在 Linux 环境中，不需要考虑太多，用 UTF-8 编码就是政治正确。多数 Linux 发行版的系统编码默认就是 UTF-8。我已经连续使用了 10 多年的 UTF-8 了，至今没有任何生理与心理上的不适，除了偶尔会遇到来自 Windows 的 zip 或 rar 包，解包后，文件名会变成一堆问号的问题。

libunistring 的 UTF-8 字符串函数

libunistring 库中，参数或返回值为 uint8_t * 类型或名称以 u8_ 为前缀的函数都与 UTF-8 字符串有关。更确切地说，uint8_t * 类型便是 UTF-8 字符串，但 libunistring 文档中将其与 uint16_t * 以及 uint32_t * 等类型统称为 Unicode 字符串。

例如：

int u8_strmblen (const uint8_t *s)

libunistring 文档称这个函数可以获取 Unicode 字符串 s 第一个字符的长度（字节数）。

看 libunistring 文档的时候，需要清楚 s 实际上只是个 C 字符串（char *），即字节数组，它以 NUL 结尾。名称以 u8_str 为前缀的函数，所处理的字符串皆为 C 字符串。对于不以 NUL 为结尾的字符串，libunistring 另外提供了一组函数来处理，但是需要向函数提供字符串的长度。例如：

int u8_mblen (const uint8_t *s, size_t n)

在看 libunistring 文档的时候，还需要注意 unit 这个概念。一不小心就会对一些函数产生错误的理解。我一上来就被 u8_strlen 这个函数摆了一道。这个函数的形式如下：

size_t u8_strlen (const uint8_t *s)

我像下面这样调用它：

printf("%zu\\n", u8_strlen("葫芦娃"));

本以为会输出 3，但实际上会输出 9。因为这个函数统计的并非字符串有多少个字符，而是有多少个单元（unit）。

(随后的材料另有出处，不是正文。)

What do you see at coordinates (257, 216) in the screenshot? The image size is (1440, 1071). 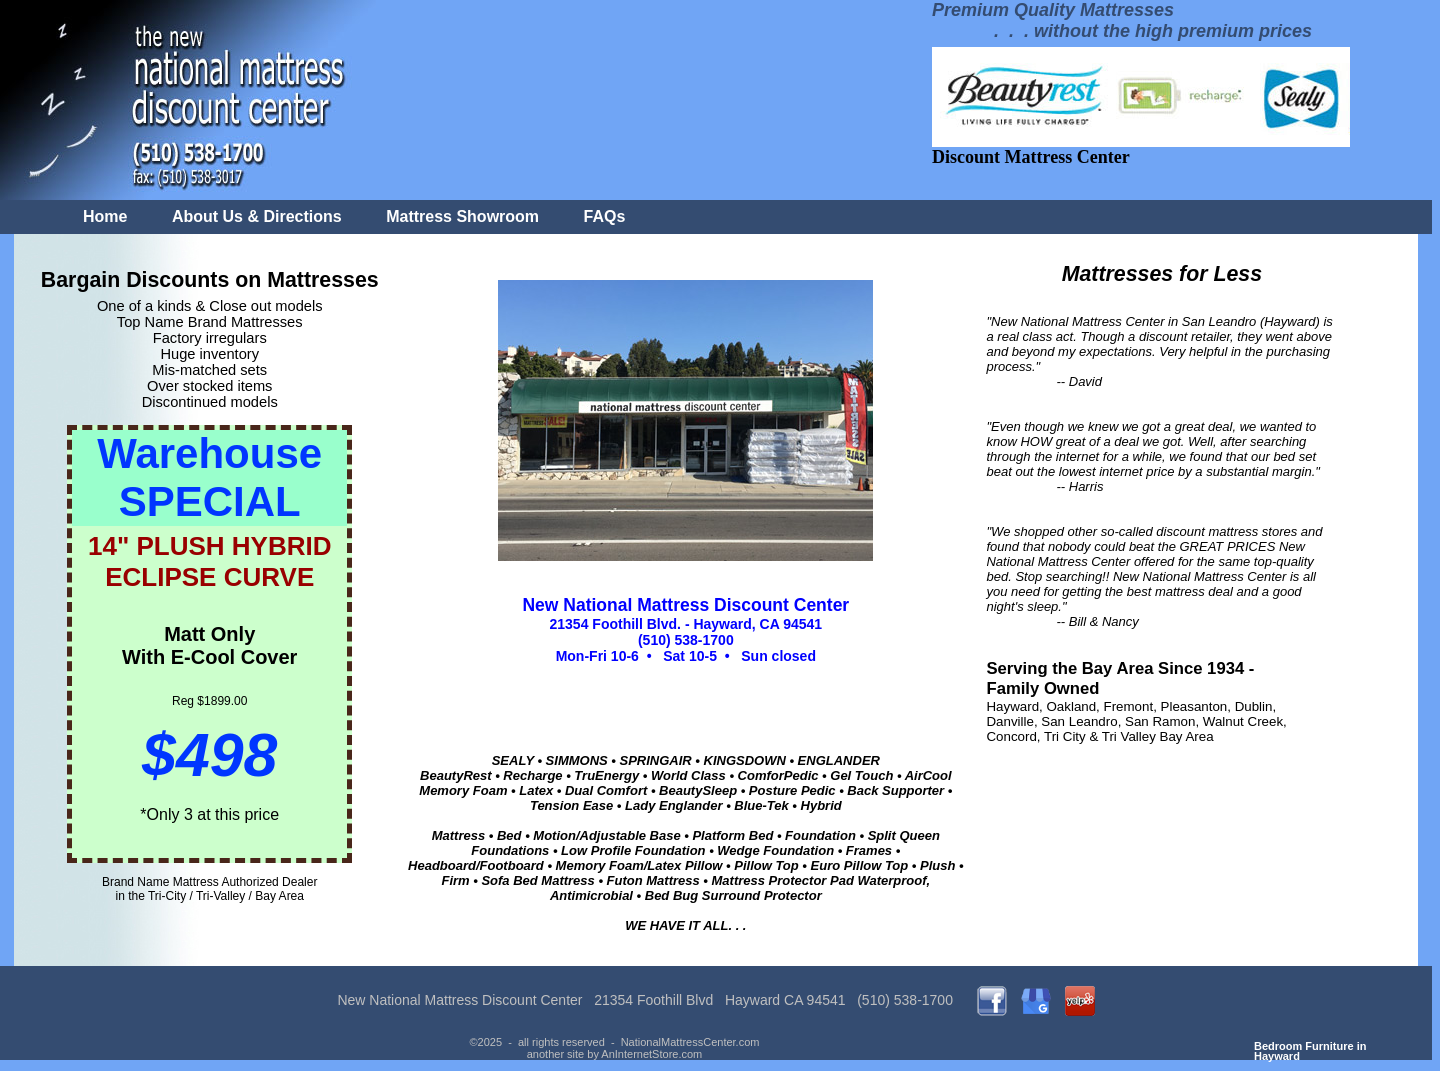 I see `About Us & Directions` at bounding box center [257, 216].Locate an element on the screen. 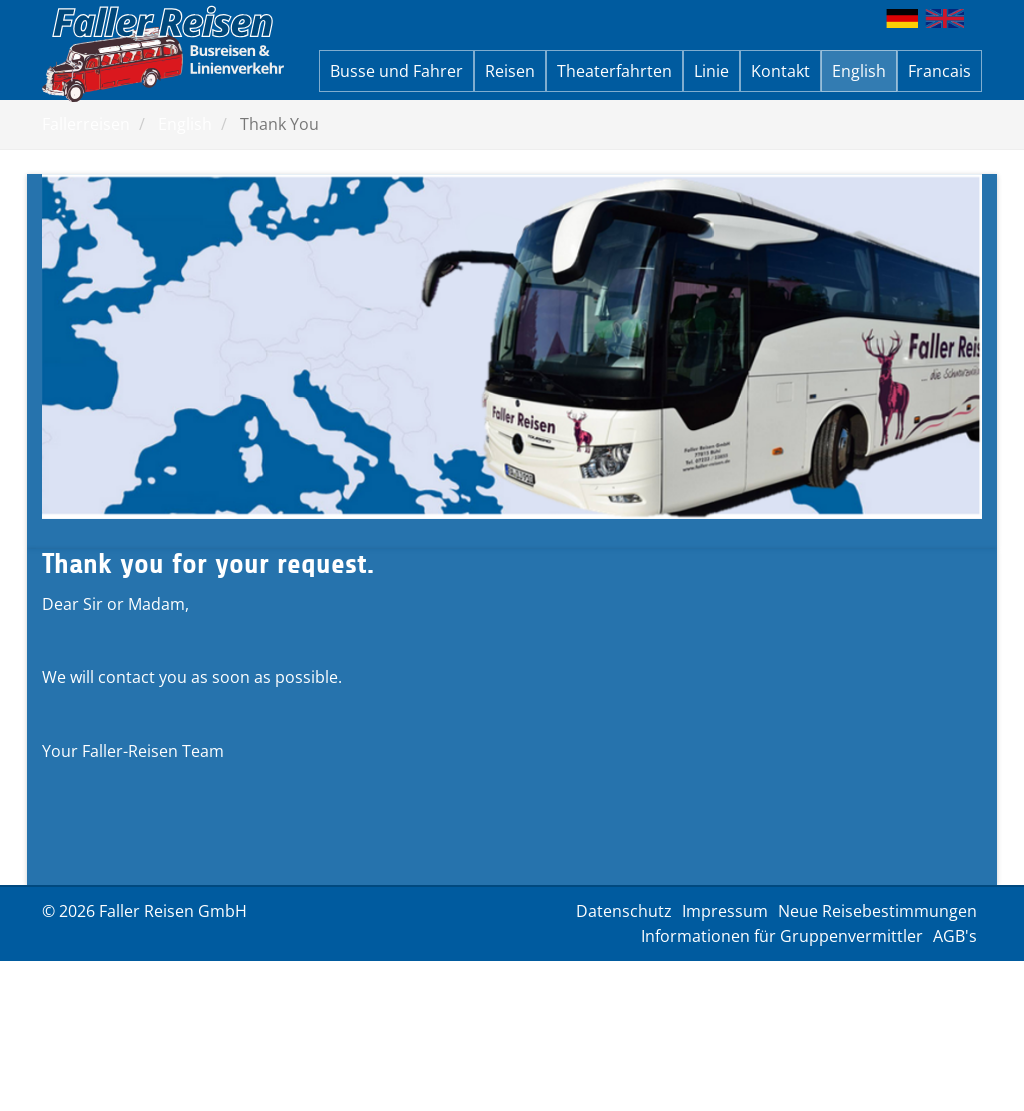 This screenshot has width=1024, height=1111. English [button] is located at coordinates (859, 71).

对于 UTF-8，单元为 1 个字节，对于 UTF-16，单元为 2 个字节。

文档里是这样解释这个函数的：

Function: size_t u8_strlen (const uint8_t *s)

Returns the number of units in s.

This function is similar to strlen and wcslen, except that it operates on Unicode strings.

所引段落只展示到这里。